The law allows governors of each state to designate the zones, which are then open to investors to fund a range of projects while enjoying reduced capital gains taxes.
The tax break will reward businesses that were already planning to invest in the newly favored areas. Ventura Partners in Phoenix, for example, is raising $200 million in opportunity zone funding for a series of projects —including a Marriott hotel — that “would have been completed even without the tax break.”
Urban expert Edward Glaeser wrote in “Triumph of the City”: “National policy should strive to enrich and empower everybody, not push people to live in any particular spot…Expensive efforts to renew cities often do more for well‐connected businesses than for the poor people living in those declining areas.”
Opportunity zones will help well‐connected developers, but we’re skeptical they will create a durable solution to poverty.
In his book, “Hillbilly Elegy,” J.D. Vance focused on poverty in Eastern Kentucky.

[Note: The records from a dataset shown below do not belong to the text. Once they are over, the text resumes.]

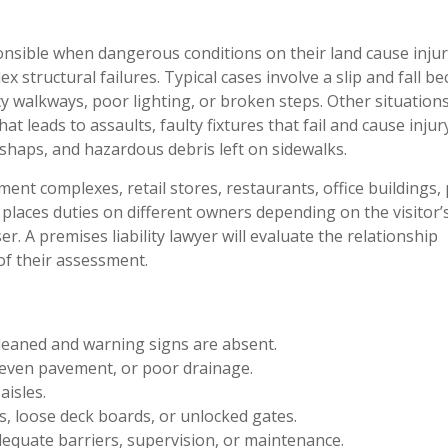
onsible when dangerous conditions on their land cause injur
structural failures. Typical cases involve a slip and fall b
, icy walkways, poor lighting, or broken steps. Other situatio
at leads to assaults, faulty fixtures that fail and cause injur
haps, and hazardous debris left on sidewalks.
ent complexes, retail stores, restaurants, office buildings, 
laces duties on different owners depending on the visitor’
ser. A premises liability lawyer will evaluate the relationship
f their assessment.
cleaned and warning signs are absent.
neven pavement, or poor drainage.
aisles.
s, loose deck boards, or unlocked gates.
dequate barriers, supervision, or maintenance.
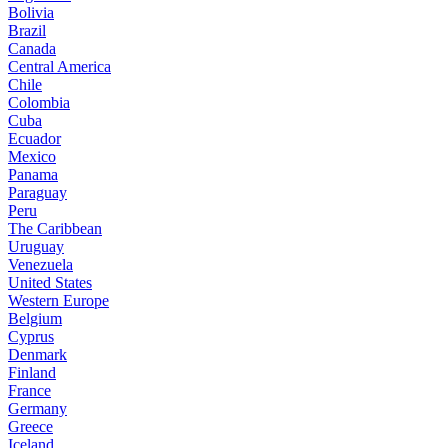
Bolivia
Brazil
Canada
Central America
Chile
Colombia
Cuba
Ecuador
Mexico
Panama
Paraguay
Peru
The Caribbean
Uruguay
Venezuela
United States
Western Europe
Belgium
Cyprus
Denmark
Finland
France
Germany
Greece
Iceland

Kentucky lags economically and suffers chronic out‐migration, despite decades of federal subsidies to low‐income areas of Appalachia.
Why are such regions stuck in poverty while other regions prosper? It is a complex question, but state and local policies play an important role. Vance doesn’t mention that Kentucky’s neighbor Tennessee has boomed and enjoys strong in‐migration.
As a low‐tax state with no income tax, Tennessee is a magnet for people and investment. It is also a right‐to‐work state, with low unionization and a flexible workforce. Kentucky has substantially higher taxes, does not have right‐to‐work and has a private‐sector unionization rate double Tennessee’s.
Tennessee’s policy advantages are broad‐based and statewide. Laggard states like Kentucky would benefit more from a local policy overhaul than narrow federal breaks such as opportunity zones.
Now consider a high‐poverty place a long way from Appalachia: Detroit, Michigan. The city has suffered from many self‐inflicted wounds, such as some of the highest commercial and industrial property tax rates in the nation. Meanwhile, federal help for Detroit has often resulted in boondoggle schemes such as the People Mover monorail.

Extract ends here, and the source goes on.